PROBLEM TO WORK ON — Keep every line in which "YYYY" occurs and drop the rest of the data.

DATASET ENTRIES —

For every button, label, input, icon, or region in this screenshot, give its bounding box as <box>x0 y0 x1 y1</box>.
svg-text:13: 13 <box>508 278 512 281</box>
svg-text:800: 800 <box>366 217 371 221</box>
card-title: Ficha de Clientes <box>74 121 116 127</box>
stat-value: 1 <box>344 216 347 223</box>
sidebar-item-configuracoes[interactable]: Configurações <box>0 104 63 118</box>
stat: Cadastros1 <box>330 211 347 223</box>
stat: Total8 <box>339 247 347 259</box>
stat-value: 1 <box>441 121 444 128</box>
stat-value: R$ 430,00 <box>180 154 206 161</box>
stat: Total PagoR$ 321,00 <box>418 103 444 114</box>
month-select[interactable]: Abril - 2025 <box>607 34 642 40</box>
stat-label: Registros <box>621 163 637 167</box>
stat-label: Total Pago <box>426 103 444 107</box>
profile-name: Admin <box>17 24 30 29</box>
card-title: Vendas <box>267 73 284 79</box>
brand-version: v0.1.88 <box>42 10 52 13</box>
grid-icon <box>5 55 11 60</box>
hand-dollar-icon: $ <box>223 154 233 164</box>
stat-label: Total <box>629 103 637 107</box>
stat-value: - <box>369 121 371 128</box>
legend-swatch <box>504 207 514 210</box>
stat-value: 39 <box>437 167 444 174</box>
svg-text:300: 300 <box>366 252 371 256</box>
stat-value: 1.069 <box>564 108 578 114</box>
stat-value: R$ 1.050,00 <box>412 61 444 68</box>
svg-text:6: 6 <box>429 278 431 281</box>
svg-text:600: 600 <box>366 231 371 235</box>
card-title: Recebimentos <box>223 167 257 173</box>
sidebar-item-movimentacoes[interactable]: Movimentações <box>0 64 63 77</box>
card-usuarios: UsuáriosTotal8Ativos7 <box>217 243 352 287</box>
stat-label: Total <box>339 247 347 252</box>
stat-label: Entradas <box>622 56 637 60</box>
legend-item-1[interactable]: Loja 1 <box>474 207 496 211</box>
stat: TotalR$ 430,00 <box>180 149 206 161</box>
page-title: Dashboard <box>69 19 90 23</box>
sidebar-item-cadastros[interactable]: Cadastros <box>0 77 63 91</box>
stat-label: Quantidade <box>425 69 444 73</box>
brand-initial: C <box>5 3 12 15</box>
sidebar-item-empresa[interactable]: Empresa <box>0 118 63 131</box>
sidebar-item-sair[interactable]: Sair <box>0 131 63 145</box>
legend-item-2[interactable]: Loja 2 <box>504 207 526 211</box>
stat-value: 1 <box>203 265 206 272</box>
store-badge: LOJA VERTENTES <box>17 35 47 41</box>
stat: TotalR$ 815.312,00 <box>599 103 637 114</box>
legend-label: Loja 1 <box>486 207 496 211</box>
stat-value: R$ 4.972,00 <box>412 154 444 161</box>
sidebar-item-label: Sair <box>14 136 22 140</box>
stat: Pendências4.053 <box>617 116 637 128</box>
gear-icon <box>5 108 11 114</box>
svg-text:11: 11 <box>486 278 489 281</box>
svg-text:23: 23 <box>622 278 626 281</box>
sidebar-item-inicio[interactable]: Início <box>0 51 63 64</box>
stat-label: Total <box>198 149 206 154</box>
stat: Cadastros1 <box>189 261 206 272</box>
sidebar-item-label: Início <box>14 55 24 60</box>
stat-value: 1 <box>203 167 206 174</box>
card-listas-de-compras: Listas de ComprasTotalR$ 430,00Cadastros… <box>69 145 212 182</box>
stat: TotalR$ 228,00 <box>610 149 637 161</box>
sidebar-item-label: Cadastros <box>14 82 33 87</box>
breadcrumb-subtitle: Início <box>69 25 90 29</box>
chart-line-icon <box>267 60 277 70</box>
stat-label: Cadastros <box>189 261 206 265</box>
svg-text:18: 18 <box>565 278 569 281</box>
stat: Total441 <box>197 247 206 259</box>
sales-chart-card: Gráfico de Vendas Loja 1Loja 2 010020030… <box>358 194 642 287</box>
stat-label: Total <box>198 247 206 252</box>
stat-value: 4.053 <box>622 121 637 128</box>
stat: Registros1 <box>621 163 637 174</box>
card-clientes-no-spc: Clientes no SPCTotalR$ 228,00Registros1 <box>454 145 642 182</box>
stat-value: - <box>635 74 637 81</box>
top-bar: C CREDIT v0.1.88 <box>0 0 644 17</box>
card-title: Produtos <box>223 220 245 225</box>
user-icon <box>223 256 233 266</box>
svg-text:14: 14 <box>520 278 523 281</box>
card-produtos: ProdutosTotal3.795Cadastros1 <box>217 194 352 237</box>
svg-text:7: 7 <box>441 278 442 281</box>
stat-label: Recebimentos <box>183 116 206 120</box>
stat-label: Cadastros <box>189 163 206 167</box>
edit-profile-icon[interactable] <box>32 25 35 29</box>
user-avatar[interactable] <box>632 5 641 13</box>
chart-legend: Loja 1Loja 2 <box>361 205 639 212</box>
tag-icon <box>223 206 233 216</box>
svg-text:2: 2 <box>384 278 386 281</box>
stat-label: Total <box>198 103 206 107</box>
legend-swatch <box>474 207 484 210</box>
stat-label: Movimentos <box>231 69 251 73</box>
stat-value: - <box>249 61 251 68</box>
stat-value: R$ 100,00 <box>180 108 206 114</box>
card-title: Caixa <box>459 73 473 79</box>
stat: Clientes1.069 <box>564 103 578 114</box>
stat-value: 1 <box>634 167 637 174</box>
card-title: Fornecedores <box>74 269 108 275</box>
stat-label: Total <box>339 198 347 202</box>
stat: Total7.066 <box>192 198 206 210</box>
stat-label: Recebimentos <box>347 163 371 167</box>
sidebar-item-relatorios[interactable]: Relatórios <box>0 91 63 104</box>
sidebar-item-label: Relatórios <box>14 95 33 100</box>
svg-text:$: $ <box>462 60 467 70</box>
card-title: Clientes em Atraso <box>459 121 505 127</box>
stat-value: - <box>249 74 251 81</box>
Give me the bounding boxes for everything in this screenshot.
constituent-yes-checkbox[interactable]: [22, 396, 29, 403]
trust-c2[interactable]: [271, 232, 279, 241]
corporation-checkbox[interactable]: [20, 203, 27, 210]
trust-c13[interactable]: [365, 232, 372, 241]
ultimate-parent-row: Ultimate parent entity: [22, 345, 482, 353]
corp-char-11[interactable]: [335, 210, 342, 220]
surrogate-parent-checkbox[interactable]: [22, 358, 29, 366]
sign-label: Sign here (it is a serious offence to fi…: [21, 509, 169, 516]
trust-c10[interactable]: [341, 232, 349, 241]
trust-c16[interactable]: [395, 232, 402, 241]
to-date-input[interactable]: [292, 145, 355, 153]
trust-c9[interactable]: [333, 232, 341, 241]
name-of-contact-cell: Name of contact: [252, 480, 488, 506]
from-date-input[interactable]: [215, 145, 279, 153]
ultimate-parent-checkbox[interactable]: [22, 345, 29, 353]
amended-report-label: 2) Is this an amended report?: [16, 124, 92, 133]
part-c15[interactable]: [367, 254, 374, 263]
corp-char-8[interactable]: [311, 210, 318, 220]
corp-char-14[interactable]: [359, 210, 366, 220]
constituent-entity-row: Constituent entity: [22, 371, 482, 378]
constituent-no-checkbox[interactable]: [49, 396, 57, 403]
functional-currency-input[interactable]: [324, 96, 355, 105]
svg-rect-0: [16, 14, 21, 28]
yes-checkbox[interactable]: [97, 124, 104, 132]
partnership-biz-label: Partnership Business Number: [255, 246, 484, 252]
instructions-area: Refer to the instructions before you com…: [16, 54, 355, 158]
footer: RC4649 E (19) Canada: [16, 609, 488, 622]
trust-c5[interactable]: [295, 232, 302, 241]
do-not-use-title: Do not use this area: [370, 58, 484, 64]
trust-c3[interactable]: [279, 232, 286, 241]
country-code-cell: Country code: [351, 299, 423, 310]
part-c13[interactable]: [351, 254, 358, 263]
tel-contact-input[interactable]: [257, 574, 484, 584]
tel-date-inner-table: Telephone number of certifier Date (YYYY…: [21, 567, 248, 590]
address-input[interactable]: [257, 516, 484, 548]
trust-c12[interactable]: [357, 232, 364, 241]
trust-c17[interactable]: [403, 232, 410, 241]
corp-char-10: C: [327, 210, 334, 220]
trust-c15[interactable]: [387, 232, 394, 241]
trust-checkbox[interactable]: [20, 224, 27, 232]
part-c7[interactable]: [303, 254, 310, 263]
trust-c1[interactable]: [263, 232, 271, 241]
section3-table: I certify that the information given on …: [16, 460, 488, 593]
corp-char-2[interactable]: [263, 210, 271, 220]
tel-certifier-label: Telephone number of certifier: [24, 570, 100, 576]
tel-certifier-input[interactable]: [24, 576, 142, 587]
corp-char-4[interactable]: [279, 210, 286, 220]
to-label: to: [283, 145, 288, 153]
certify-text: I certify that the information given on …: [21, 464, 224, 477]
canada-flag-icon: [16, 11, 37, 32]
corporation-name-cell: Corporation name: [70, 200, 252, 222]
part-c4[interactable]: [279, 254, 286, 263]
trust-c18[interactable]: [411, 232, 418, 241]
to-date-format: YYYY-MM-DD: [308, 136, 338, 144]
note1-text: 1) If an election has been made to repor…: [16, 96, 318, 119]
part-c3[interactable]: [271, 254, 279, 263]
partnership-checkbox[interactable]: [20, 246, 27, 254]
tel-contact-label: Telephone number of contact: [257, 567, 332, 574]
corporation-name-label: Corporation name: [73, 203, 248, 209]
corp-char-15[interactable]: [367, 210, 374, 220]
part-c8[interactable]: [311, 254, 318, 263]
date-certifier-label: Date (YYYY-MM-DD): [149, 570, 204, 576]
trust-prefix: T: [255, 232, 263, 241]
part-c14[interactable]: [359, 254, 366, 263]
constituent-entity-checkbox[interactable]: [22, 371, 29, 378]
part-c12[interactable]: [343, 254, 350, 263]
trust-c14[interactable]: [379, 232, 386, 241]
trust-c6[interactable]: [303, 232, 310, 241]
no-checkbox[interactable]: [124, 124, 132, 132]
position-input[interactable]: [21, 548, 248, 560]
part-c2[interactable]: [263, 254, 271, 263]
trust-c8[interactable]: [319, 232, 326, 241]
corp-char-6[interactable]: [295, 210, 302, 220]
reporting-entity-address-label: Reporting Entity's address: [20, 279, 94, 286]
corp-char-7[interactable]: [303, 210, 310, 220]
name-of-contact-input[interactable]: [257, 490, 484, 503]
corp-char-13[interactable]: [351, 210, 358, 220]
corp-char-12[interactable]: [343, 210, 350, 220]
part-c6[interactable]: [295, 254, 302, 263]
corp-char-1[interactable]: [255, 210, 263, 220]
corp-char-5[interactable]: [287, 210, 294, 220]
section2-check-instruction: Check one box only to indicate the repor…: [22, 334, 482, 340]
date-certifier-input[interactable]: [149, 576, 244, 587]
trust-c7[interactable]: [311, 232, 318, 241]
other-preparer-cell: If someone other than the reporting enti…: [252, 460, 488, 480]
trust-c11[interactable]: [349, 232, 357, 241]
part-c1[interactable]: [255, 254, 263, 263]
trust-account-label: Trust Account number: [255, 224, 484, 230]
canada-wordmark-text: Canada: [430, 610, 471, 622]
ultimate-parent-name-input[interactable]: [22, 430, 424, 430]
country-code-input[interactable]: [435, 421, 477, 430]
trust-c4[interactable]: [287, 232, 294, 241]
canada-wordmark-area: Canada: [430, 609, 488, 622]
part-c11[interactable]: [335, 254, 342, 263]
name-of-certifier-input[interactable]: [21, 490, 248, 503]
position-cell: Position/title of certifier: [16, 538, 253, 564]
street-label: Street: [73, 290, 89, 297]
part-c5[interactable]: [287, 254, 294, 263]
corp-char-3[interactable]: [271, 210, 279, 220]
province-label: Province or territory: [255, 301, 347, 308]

COMPLETED TASK —
tel-date-inner-table: Telephone number of certifier Date (YYYY…: [21, 567, 248, 590]
to-date-format: YYYY-MM-DD: [308, 136, 338, 144]
date-certifier-label: Date (YYYY-MM-DD): [149, 570, 204, 576]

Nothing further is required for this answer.